Exercise directions: The lines below that include "Exhibition" are to be found and copied.

[Working data Boundary: Start]

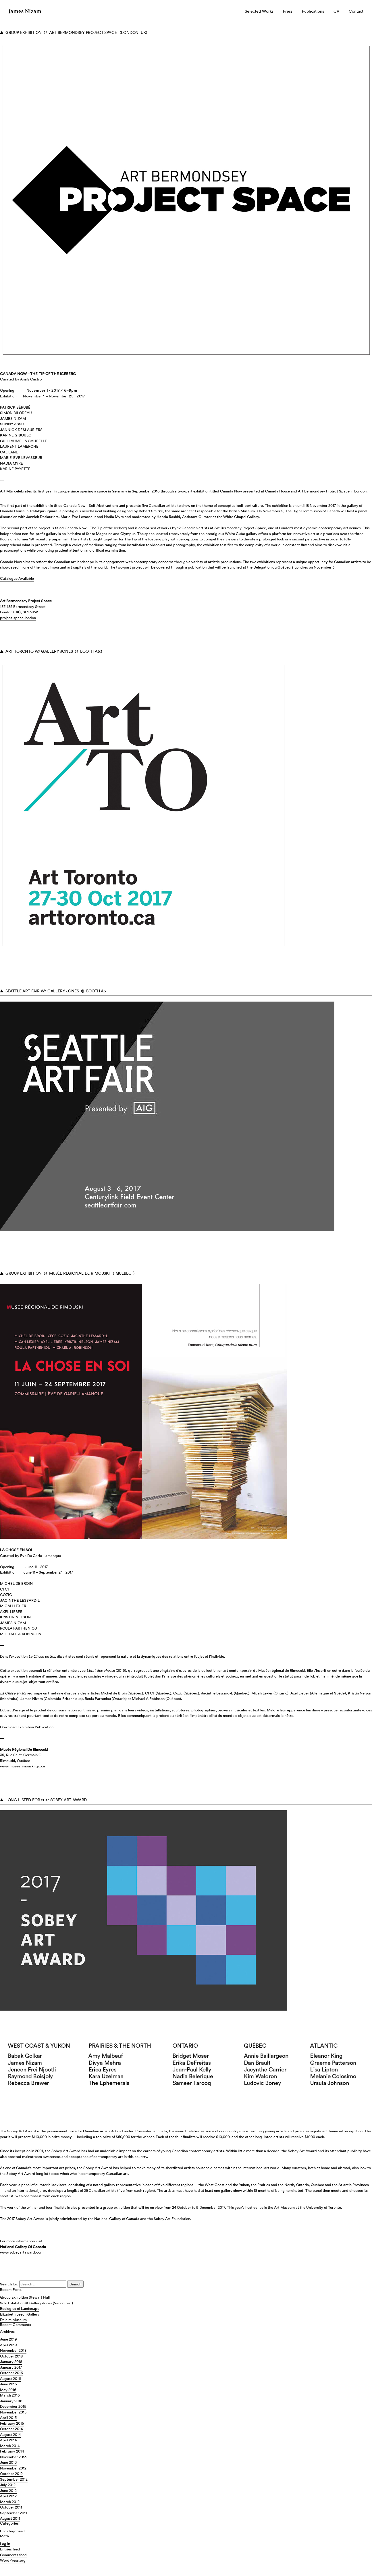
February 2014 (12, 2451)
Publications (313, 11)
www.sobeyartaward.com (21, 2252)
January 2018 (11, 2361)
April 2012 (8, 2496)
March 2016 (10, 2395)
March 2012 (10, 2501)
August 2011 (10, 2518)
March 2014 (10, 2445)
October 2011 (11, 2507)
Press (287, 11)
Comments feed (13, 2554)
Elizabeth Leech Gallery (19, 2314)
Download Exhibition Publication (26, 1727)
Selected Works (259, 11)
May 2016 (8, 2389)
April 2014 (8, 2440)
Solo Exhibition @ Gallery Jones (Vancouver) (36, 2303)
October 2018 (11, 2356)
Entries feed (10, 2549)
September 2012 (14, 2479)
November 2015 (13, 2412)
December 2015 (13, 2406)
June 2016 (8, 2384)
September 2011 (13, 2513)
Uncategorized (12, 2531)
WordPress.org (13, 2560)
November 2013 (13, 2457)
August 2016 (10, 2378)
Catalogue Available (17, 578)
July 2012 (8, 2484)
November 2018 (13, 2350)
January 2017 (11, 2367)
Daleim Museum (13, 2319)
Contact (356, 11)
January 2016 (11, 2401)
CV (336, 11)
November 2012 (13, 2468)
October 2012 (11, 2473)
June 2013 (8, 2462)
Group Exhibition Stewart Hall (25, 2297)
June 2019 (8, 2339)
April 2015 (8, 2417)
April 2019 (8, 2345)
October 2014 (11, 2428)
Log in (5, 2543)
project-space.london (18, 617)
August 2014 (10, 2434)
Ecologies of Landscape (19, 2308)
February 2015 (12, 2423)
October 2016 (11, 2372)
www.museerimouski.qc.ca (22, 1766)
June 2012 (8, 2490)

[Working data Boundary: End]

Result below:
Download Exhibition Publication (26, 1727)
Solo Exhibition @ Gallery Jones (Vancouver) (36, 2303)
Group Exhibition Stewart Hall (25, 2297)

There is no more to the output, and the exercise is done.